Une fin inattendue pour Copia Kenya

Les administrateurs chargés de sauver Copia Kenya ont déposé une demande d’insolvabilité, marquant un tournant dramatique dans la tentative de relance de cette plateforme e-commerce autrefois florissante. Anthony Makenzi Muthusi et Julius Ngonga de KPMG, nommés pour gérer les actifs de Copia en 2024, ont introduit cette requête devant le tribunal commercial de Milimani. L’audience est prévue pour le 11 mai, permettant aux créanciers et autres parties prenantes de s’exprimer.

Cette demande d’insolvabilité intervient après près de deux ans de procédure d’administration, lancée pour stabiliser les opérations et attirer des capitaux. Fondée en 2013 par Tracey Turner et Jonathan Lewis, Copia s’était spécialisée dans la vente aux consommateurs des zones rurales et périurbaines du Kenya, un marché de 750 millions de personnes souvent négligé par les détaillants traditionnels.
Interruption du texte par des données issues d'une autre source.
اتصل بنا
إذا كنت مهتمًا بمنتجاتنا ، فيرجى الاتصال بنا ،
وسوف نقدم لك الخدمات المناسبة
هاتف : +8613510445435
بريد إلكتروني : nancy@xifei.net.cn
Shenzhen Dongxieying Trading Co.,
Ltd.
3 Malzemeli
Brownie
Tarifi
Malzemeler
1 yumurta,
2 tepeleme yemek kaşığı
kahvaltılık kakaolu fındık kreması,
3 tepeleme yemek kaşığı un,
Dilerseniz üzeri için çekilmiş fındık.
Un parcours jalonné de succès et d’investissements massifs

Copia avait suscité un enthousiasme considérable auprès des investisseurs. Entre sa création et 2022, la plateforme avait levé plus de 100 millions de dollars, incluant un tour de table Series C de 50 millions en 2022 mené par Goodwell Investments, ainsi qu’une extension de 20 millions en fin d’année 2023 pilotée par Enza Capital. Parmi ses principaux soutiens figuraient la Corporation américaine de financement du développement international, la DEG allemande, LGT et Vulcan Capital, le fonds de Paul Allen.

La descente aux enfers

Pourtant, la chute a été rapide. En avril 2023, Copia a quitté le marché ugandais. Mi-2024, l’entreprise n’était plus en mesure de payer ses salariés. Les administrateurs ont alors pris les rênes des actifs, espérant trouver une solution pour relancer l’activité. Ce processus a conduit à des plans de suppression d’environ 1 000 emplois.

Un contexte économique défavorable

Les difficultés de Copia s’inscrivent dans un environnement plus large hostile aux ventures e-commerce kenyanes. Le ralentissement des levées de fonds, l’augmentation des coûts logistiques et la baisse du pouvoir d’achat des consommateurs ont pesé lourdement. L’introduction en décembre 2024 d’une nouvelle taxe numérique a également été pointée du doigt comme un risque majeur, susceptible de pousser les petites entreprises vers des marchés informels.

Vers la liquidation ou une restructuration ?

Les prochaines étapes dépendront des décisions du tribunal commercial. Les options incluent la poursuite des opérations sous une nouvelle structure ou, en dernier recours, la liquidation formelle. Quelle que soit l’issue, cette affaire illustre les défis persistants du secteur e-commerce en Afrique de l’Est.